Has anyone had any problems proving the vaccination, for example if you had to board your dog?


----------



## GSDLover_Forever (Nov 5, 2006)

Yeah, that's what sucks is the Rabies, but I did find a Vet by me that charges $20 for exam and $16 or $17 for Rabies...Dang, ya can't beat that. Can't beat the Vaccine price either.


----------



## shepherdbydesign (Mar 7, 2007)

No you take the tag off the bottle and apply it to a shot booklet and this is what you would show the place where you board your dog


----------



## GSDLover_Forever (Nov 5, 2006)

I kept the bottles and the receipt, but that's a good idea Chuck, putting it in a shot booklet. We don't board, but I'll need it for 4-H.


----------



## GSDLover_Forever (Nov 5, 2006)

The only bad thing about vaccinating at home is that some vets won't take you.
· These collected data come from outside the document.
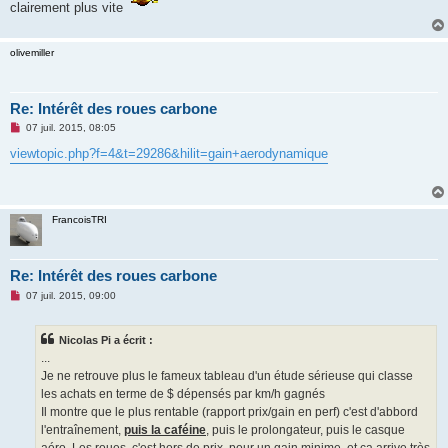
clairement plus vite
olivemiller
Re: Intérêt des roues carbone
M
07 juil. 2015, 08:05
e
s
viewtopic.php?f=4&t=29286&hilit=gain+aerodynamique
s
a
g
e
n
FrancoisTRI
o
n
l
u
Re: Intérêt des roues carbone
M
07 juil. 2015, 09:00
e
s
s
Nicolas Pi a écrit :
a
g
...
e
Je ne retrouve plus le fameux tableau d'un étude sérieuse qui classe
n
o
les achats en terme de $ dépensés par km/h gagnés
n
Il montre que le plus rentable (rapport prix/gain en perf) c'est d'abbord
l
u
l'entraînement,
puis la caféine
, puis le prolongateur, puis le casque
aéro. Les roues, c'est hors de prix, pour un gain minime, et ça arrive très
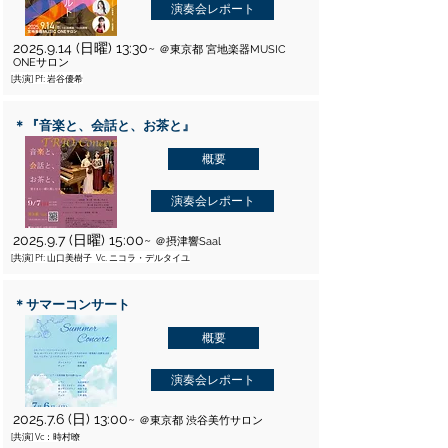
演奏会レポート
2025.9.14
(日曜) 13:30~
＠東京都 宮地楽器MUSIC
ONEサロン
[共演] Pf: 岩谷優希
＊『音楽と、会話と、お茶と』
概要
演奏会レポート
2025.9.7 (日曜) 15:00~
＠摂津響Saal
[共演] Pf: 山口美樹子 Vc. ニコラ・デルタイユ
＊サマーコンサート
概要
演奏会レポート
2025.7.6 (日) 13:00~
＠東京都 渋谷美竹サロン
[共演] Vc：時村暸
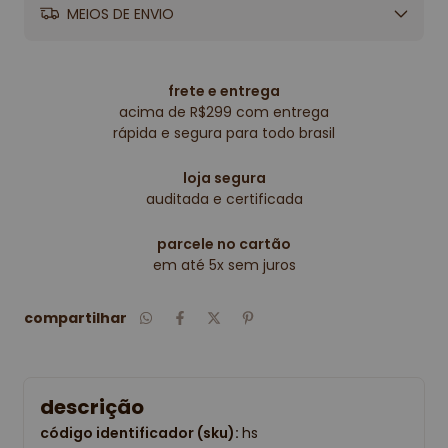
MEIOS DE ENVIO
frete e entrega
acima de R$299 com entrega
rápida e segura para todo brasil
loja segura
auditada e certificada
parcele no cartão
em até 5x sem juros
compartilhar
descrição
código identificador (sku):
hs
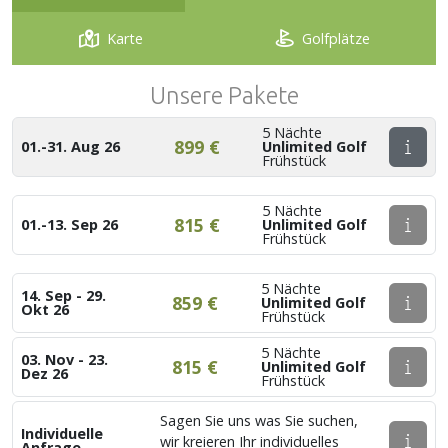
Karte
Golfplätze
Unsere Pakete
5 Nächte
899 €
01.-31. Aug 26
Unlimited Golf
Frühstück
5 Nächte
815 €
01.-13. Sep 26
Unlimited Golf
Frühstück
5 Nächte
14. Sep - 29.
859 €
Unlimited Golf
Okt 26
Frühstück
5 Nächte
03. Nov - 23.
815 €
Unlimited Golf
Dez 26
Frühstück
Sagen Sie uns was Sie suchen,
Individuelle
wir kreieren Ihr individuelles
Anfrage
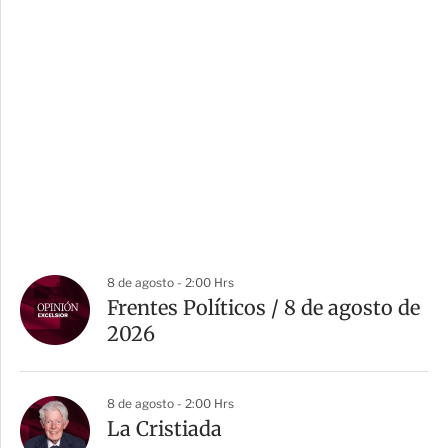
8 de agosto - 2:00 Hrs
Frentes Políticos / 8 de agosto de
2026
8 de agosto - 2:00 Hrs
La Cristiada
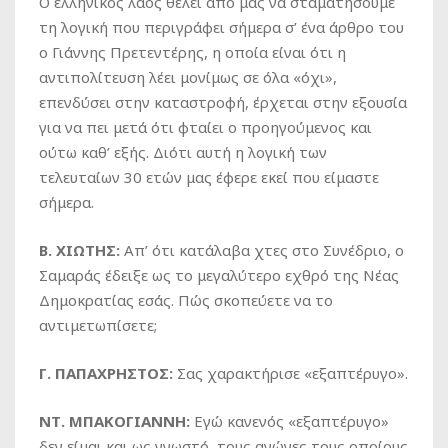
Ο ελληνικός λαός θέλει από μας να σταματήσουμε
τη λογική που περιγράφει σήμερα σ’ ένα άρθρο του
ο Γιάννης Πρετεντέρης, η οποία είναι ότι η
αντιπολίτευση λέει μονίμως σε όλα «όχι»,
επενδύσει στην καταστροφή, έρχεται στην εξουσία
για να πει μετά ότι φταίει ο προηγούμενος και
ούτω καθ’ εξής. Διότι αυτή η λογική των
τελευταίων 30 ετών μας έφερε εκεί που είμαστε
σήμερα.
Β. ΧΙΩΤΗΣ:
Απ’ ότι κατάλαβα χτες στο Συνέδριο, ο
Σαμαράς έδειξε ως το μεγαλύτερο εχθρό της Νέας
Δημοκρατίας εσάς. Πώς σκοπεύετε να το
αντιμετωπίσετε;
Γ. ΠΑΠΑΧΡΗΣΤΟΣ:
Σας χαρακτήρισε «εξαπτέρυγο».
ΝΤ. ΜΠΑΚΟΓΙΑΝΝΗ:
Εγώ κανενός «εξαπτέρυγο»
δεν είμαι και ως γνωστό, τους αγώνες τους οποίους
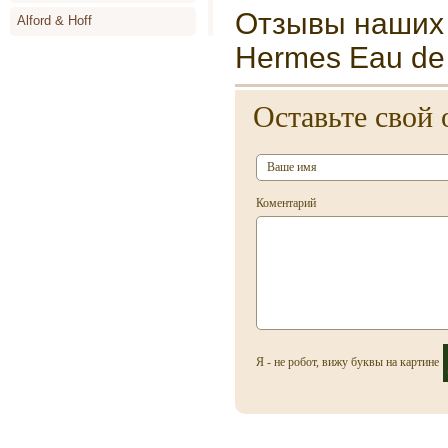
Отзывы наших 
Alford & Hoff
Hermes Eau de
Alyson Oldoini
Alyssa Ashley
Оставьте свой 
Amouage
Angel Schlesser
Animale
Коментарий
Annayake
Anne de Cassignac
Annik Goutal
Antonia`s Flowers
Antonio Banderas
Я - не робот, вижу буквы на картине
Antonio Miro
Antonio Puig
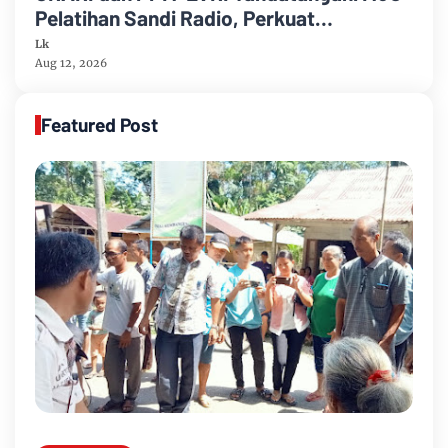
Pelatihan Sandi Radio, Perkuat
Komunikasi dan Bela Negara
Lk
Aug 12, 2026
Featured Post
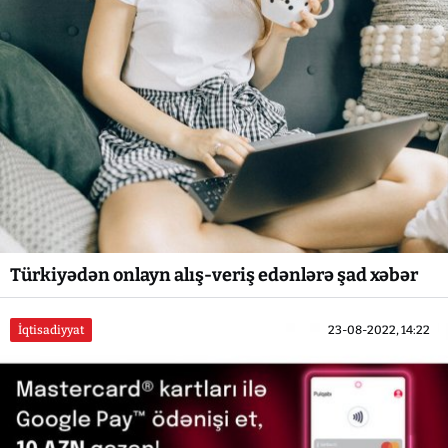
Türkiyədən onlayn alış-veriş edənlərə şad xəbər
İqtisadiyyat
23-08-2022, 14:22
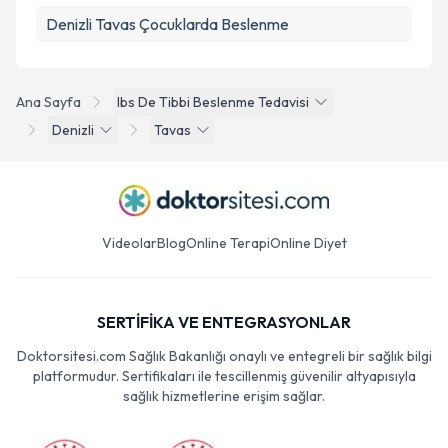
Denizli Tavas Çocuklarda Beslenme
Ana Sayfa
Ibs De Tibbi Beslenme Tedavisi
Denizli
Tavas
Videolar
Blog
Online Terapi
Online Diyet
SERTİFİKA VE ENTEGRASYONLAR
Doktorsitesi.com Sağlık Bakanlığı onaylı ve entegreli bir sağlık bilgi
platformudur. Sertifikaları ile tescillenmiş güvenilir altyapısıyla
sağlık hizmetlerine erişim sağlar.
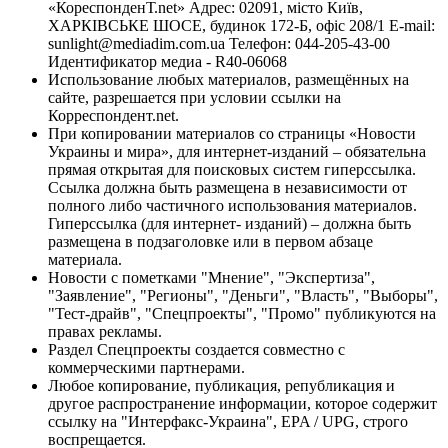
«КореспонденТ.net» Адрес: 02091, місто Київ,
ХАРКІВСЬКЕ ШОСЕ, будинок 172-Б, офіс 208/1 E-mail:
sunlight@mediadim.com.ua
Телефон: 044-205-43-00
Идентификатор медиа - R40-06068
Использование любых материалов, размещённых на
сайте, разрешается при условии ссылки на
Корреспондент.net.
При копировании материалов со страницы «Новости
Украины и мира», для интернет-изданий – обязательна
прямая открытая для поисковых систем гиперссылка.
Ссылка должна быть размещена в независимости от
полного либо частичного использования материалов.
Гиперссылка (для интернет- изданий) – должна быть
размещена в подзаголовке или в первом абзаце
материала.
Новости с пометками "Мнение", "Экспертиза",
"Заявление", "Регионы", "Деньги", "Власть", "Выборы",
"Тест-драйв", "Спецпроекты", "Промо" публикуются на
правах рекламы.
Раздел Спецпроекты создается совместно с
коммерческими партнерами.
Любое копирование, публикация, републикация и
другое распространение информации, которое содержит
ссылку на "Интерфакс-Украина", EPA / UPG, строго
воспрещается.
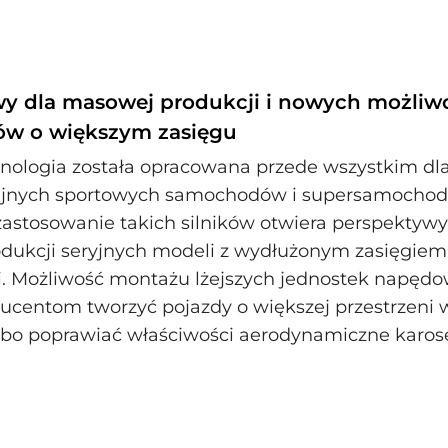
y dla masowej produkcji i nowych możliwo
w o większym zasięgu
nologia została opracowana przede wszystkim dl
nych sportowych samochodów i supersamochodó
zastosowanie takich silników otwiera perspektywy
dukcji seryjnych modeli z wydłużonym zasięgiem 
. Możliwość montażu lżejszych jednostek napęd
ucentom tworzyć pojazdy o większej przestrzeni 
bo poprawiać właściwości aerodynamiczne karoser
I called one vet and they won't take my dog because of it, but, hey, that's ok because I can't stand them there.


----------



## javaluuver (Mar 5, 2003)

When I have clients that vaccinate at home, I always tell them to make sure to save the labels and put the dates on them - we would accept them (we hav ea boarding facility attached to the same building - and by CA law, Rabies has to be done at a vet - with all the people that have livestock and live in rural and semi-rural areas, we get lotsa folks who do their own vaccinating - tis much cheaper.


----------



## mramsey (Mar 19, 2008)

Where would you get the vials and syringes for vaccinating? good quality that is..


----------



## pupresq (Dec 2, 2005)

You can order them at the same places you order the vaccines.

We vaccinate our foster dogs with DHLP-PV and bordatella. They get rabies at the vet, as others have mentioned. The labels on the vials are meant to be peeled off so we just stick them in the vet record book.

One thing to consider for folks thinking about doing this - not all vaccines are created equal. There are some that are definitely higher or lower quality. Make sure you're buying a good brand from a good distributor so that the vaccine works.


----------



## GSDLover_Forever (Nov 5, 2006)

Michael, usually, like the ones I bought, they are included with the vaccination themselves.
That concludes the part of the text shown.